Ambulatory PSG was carried out with the Embletta Portable Diagnostic System and analysed with Somnologica for Embletta software 3.3 ENU (Medcare Flaga, Reykjavik, Iceland). Thoracic and abdominal movements, nasal flow, saturation and pulse were monitored. A minimum of 360 min total sleep time was required. Obstructive apnea was defined as absence of airflow (measured by a nasal cannula) or as out-of-phase movement of thorax and abdomen (scored as X-flow). Hypopnea was defined as ≥50% reduction in nasal flow signal amplitude or X-flow signal amplitude, both for more than two breaths . The X-flow signal was the sum of the amplitudes of the thoracic and abdominal movements and was used when nasal airflow was insufficient. Mixed apnea was defined as a type of obstructive apnea with a central component that mostly preceded the obstructive pattern, for more than two breaths. Central apneas were not included in this study. Desaturation was defined as ≥4% decrease with respect to the baseline value. The severity of OSA was expressed in an obstructive apnea hypopnea index (OAHI), which consisted of: the hourly number of obstructive and mixed apneas; and the hourly number of hypopneas followed by desaturation. A score of ≤5 is considered to be of no clinical significance with no necessity to treat, between 6 and 25 as moderate OSA, and >25 as severe OSA .
For statistical analysis, contingency tables were made and the sensitivity (sens) and negative predictive value (NPV) with accessory 95% confidence intervals (CI) were calculated. The sensitivity of the questionnaire and observation (the number of Br scores ≥−1 that correctly identified OSA) was tested in comparison with the results of the PSG. The negative predictive value (the number of Br scores <−1 that correctly diagnosed the absence of OSA) of the two scores was calculated.
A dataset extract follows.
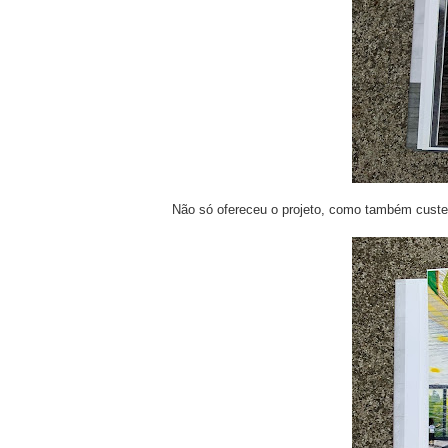
Não só ofereceu o projeto, como também custeo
For 52 of the 78 patients (67%) the Brouillette score (Br score 1) was <−1. For 57 of the 78 patients (73%) the observation score (Br score 2) was <−1. Continuous mouth breathing was observed in 23 patients. The X-flow was used in 15 of them, for whom nasal flow registration was insufficient. Eleven PSGs were clinically significant and scored as OSA, based on OAHI.
The predictive results for the presence of clinical significant OSA are shown in Table 1 . The questionnaire had a high negative predictive value of 90% and a sensitivity of 55% when related to PSG. Combining the questionnaire with the parents’ observation gives a slight improvement of predicting OSA (sensitivity 64% and negative predictive value 91%). In 89% of the observations the findings of the parents for the observed 30 min corresponded with those for the matching PSG period.